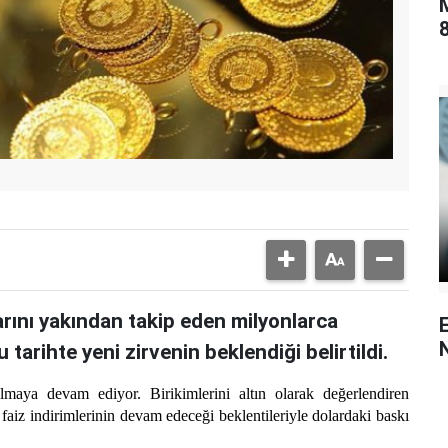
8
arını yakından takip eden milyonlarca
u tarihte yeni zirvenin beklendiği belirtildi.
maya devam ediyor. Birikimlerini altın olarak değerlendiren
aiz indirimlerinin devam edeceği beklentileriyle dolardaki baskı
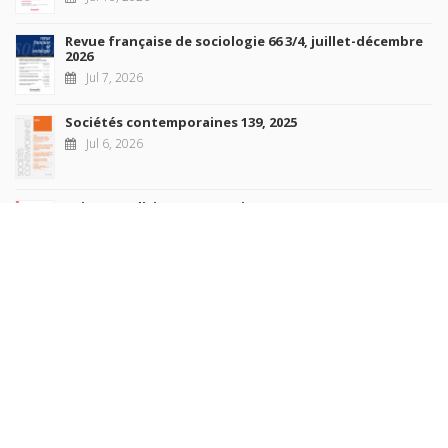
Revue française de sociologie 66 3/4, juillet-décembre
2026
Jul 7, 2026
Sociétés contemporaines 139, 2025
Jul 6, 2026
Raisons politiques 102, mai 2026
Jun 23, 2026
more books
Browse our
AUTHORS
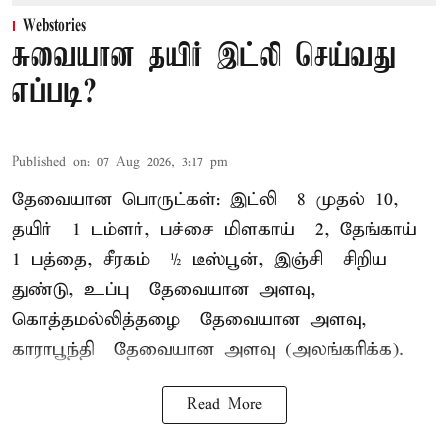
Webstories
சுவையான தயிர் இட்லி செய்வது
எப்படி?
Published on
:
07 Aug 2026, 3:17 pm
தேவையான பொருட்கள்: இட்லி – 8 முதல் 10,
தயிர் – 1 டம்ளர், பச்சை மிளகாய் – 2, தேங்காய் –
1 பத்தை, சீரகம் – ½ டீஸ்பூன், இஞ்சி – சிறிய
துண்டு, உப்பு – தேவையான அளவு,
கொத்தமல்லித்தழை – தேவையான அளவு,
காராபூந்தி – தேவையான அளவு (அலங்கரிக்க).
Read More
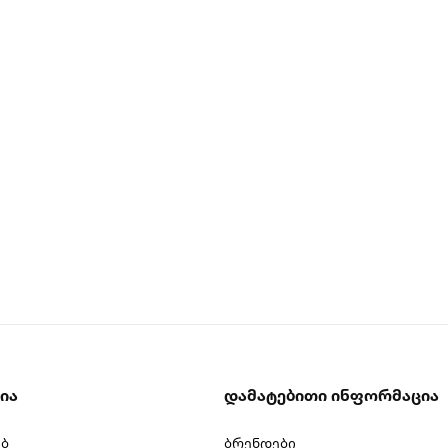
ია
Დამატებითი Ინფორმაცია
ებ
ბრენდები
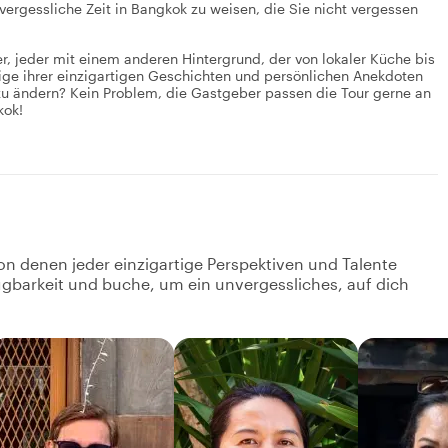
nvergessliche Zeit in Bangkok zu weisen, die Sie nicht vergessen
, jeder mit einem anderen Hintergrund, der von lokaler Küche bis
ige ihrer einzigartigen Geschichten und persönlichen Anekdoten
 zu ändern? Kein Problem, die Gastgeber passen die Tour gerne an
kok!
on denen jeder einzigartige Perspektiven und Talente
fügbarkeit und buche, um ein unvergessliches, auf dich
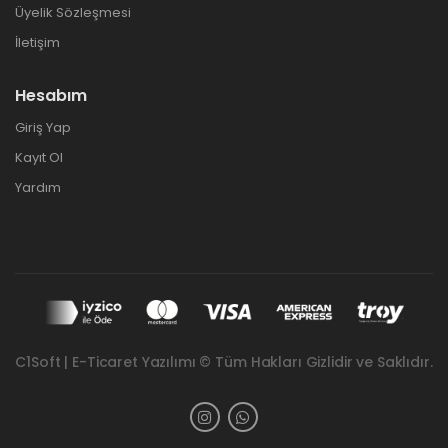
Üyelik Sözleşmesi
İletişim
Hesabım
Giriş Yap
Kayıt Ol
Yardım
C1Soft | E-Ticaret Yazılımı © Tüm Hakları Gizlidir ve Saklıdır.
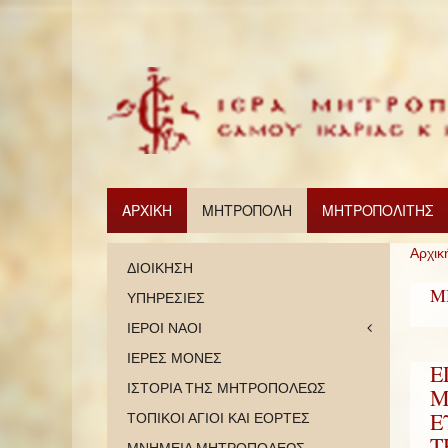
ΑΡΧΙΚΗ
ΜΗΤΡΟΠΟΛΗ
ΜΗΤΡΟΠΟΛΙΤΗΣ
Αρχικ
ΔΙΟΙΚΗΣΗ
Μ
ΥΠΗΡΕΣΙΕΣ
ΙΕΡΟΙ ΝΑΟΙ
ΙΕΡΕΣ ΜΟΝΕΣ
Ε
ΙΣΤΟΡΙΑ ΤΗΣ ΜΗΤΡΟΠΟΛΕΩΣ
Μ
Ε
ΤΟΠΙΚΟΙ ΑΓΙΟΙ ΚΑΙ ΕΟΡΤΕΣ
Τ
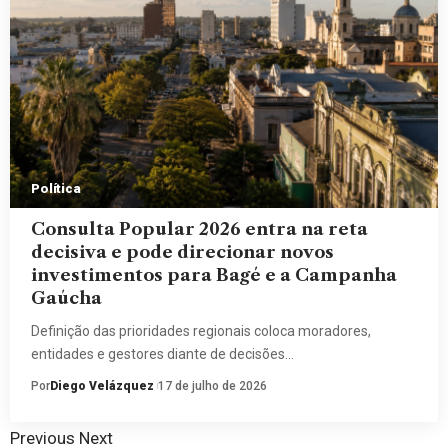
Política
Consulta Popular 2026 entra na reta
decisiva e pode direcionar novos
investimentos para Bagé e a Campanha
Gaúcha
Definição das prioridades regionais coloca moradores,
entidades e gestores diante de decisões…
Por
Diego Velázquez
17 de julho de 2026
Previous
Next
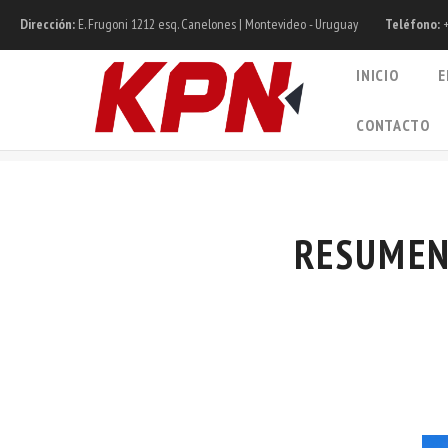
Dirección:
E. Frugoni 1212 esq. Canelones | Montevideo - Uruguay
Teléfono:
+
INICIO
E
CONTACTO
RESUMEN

--

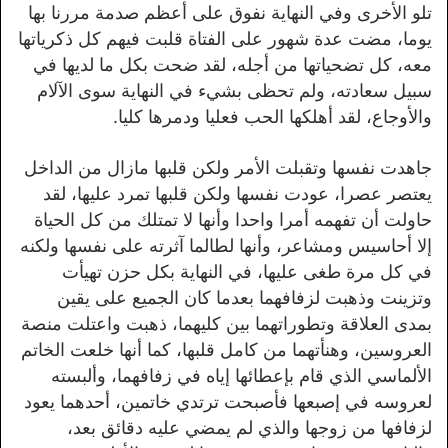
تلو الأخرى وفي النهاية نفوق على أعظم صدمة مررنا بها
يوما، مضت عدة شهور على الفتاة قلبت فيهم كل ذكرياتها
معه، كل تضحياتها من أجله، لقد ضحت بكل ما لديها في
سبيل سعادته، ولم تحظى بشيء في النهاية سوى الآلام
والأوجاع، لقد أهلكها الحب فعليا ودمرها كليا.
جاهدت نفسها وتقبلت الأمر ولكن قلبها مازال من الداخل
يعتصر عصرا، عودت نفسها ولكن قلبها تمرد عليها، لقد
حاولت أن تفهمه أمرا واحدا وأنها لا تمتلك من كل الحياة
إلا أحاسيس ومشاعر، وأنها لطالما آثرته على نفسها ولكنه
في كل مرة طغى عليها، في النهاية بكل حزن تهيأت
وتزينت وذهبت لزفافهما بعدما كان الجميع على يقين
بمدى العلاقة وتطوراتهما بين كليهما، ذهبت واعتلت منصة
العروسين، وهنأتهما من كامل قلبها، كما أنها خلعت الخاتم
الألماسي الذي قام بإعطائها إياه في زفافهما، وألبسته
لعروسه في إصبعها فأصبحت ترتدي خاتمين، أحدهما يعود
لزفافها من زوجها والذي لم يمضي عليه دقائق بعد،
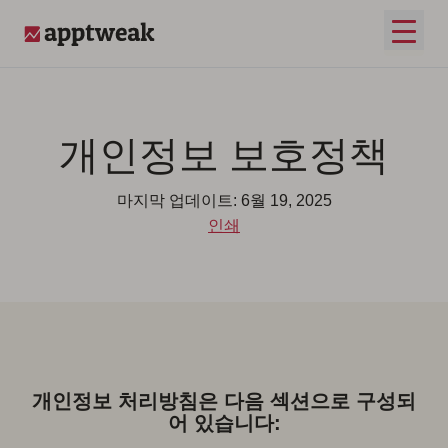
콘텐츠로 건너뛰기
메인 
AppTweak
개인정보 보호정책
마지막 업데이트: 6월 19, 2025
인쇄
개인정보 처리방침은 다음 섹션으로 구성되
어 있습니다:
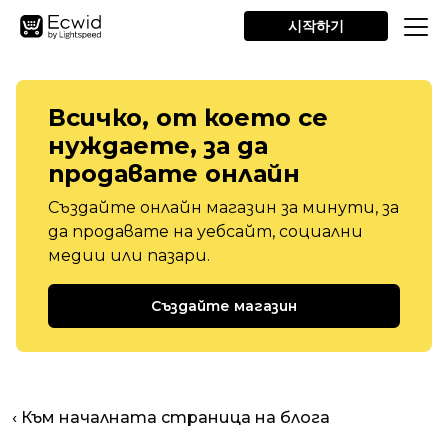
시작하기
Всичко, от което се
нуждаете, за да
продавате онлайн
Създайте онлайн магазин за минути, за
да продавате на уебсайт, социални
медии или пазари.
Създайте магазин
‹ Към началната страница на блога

Exercise details: Check each line of the entries for the string "jeder". Copy the lines that have it.

Task response:
, jeder mit einem anderen Hintergrund, der von lokaler Küche bis
on denen jeder einzigartige Perspektiven und Talente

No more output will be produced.